地味だがいい作品である。じゃあなんで★3つなんだという話になるが、期待値がちょいと高すぎたのだ。監督は『ニュースの天才』でウソつきが追い詰められていく過程をギャグスレスレになるまで見事に浮き彫りにしたビリー・レイ。ご贔屓女優のローラ・リニーも出てる(この人メリル・ストリープ系統の女優と思うのだがどうだろう?毅然とした顔にフッと浮かぶ笑顔がたまらなく萌えるのだが)。さらにカメレオン俳優クリス・クーパーアメリカを20年裏切っていたFBI捜査官ハンセンときてる。これで期待するなというのが無理ってモノだろう。

ところがである、この作品、20年間アメリカを売ってきた男の話なのに、なぜ国を裏切り続けてきたのか、その動機に踏み込まないのだ。それどころか逮捕された直後にさまざまな可能性を本人に挙げさせた上で「動機になど意味はない」とバッサリ言わせてしまっている。いや、動機に意味がないはずがないのだ。20年間同僚をだまし、何十人ものスパイを死に追いやった男の心の中に何があったのか、そこには底知れぬ闇があったはずなのだ。その闇を私は知りたい。しかしハンセンも作り手もそこには意味がないと言う。なぜだろうか?過ぎ去ってしまったことだからか?
最後の犯行は自分に価値があることを示すために行われたものだった。もちろん監視がついていることに感ずいた上で行っている。監視している連中に自分がいかに価値があるかを誇らしげに見せびらかしているかのようですらある。ここには明らかな動機とそして意味がある。なにより人間性が感じられる。
20年間の意味のない動機のない犯行と1日の意味を持った動機のある犯行。後者にはハンセンの人間性を感じさせ、映画的醍醐味があった。
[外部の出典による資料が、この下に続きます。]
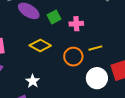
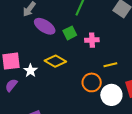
orange circle: (73, 57) -> (92, 82), moved
white star: (33, 81) -> (30, 71), moved

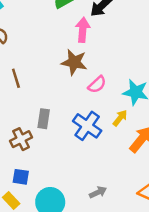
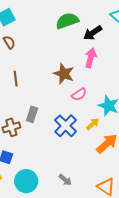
pink arrow: (83, 30) -> (91, 58), moved
gray arrow: (98, 192) -> (65, 180), turned 56

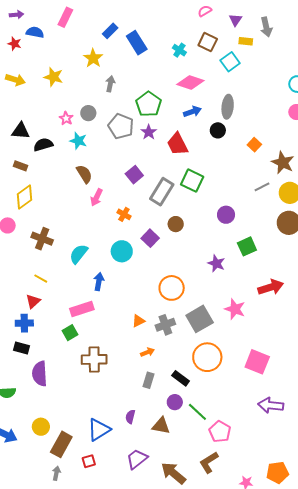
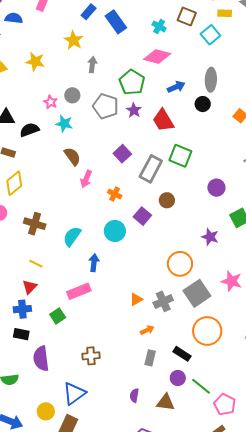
pink diamond: (190, 82) -> (157, 57), moved
orange circle: (172, 288) -> (180, 264), moved
green square: (70, 333) -> (58, 316), moved
brown cross: (94, 359) -> (91, 356), moved, size x0.7
blue triangle: (99, 430) -> (74, 393), moved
あるいは邦題にひっぱられたのかもしれない『アメリカを売った男』。このタイトルだとアメリカを売った男の半生(売った動機を含む)を期待せずにはいられない。一方原題の"Breach"には「違反」「不履行」「不和」「中断」などいろいろな意味がある。ローラ・リニーライアン・フィリップに最初に与えた任務はカモフラージュの「不履行」な任務であった。ライアン・フィリップはハンセンの正体を暴くために、彼の部下でありながらさまざまな「不履行」を重ねていく。そしてハンセンはアメリカに大きな「不履行」を働いた。原題からいくと、なるほど軸はずれていない作品ではあったかな、とは思うのだ。

期待したものと出されたもののズレが原因の★3つなので、力作であることは間違いないです。しかし炭坑夫がここ数年で偉くなったもんだなー。CIAにFBIに石油会社の大物だぜ。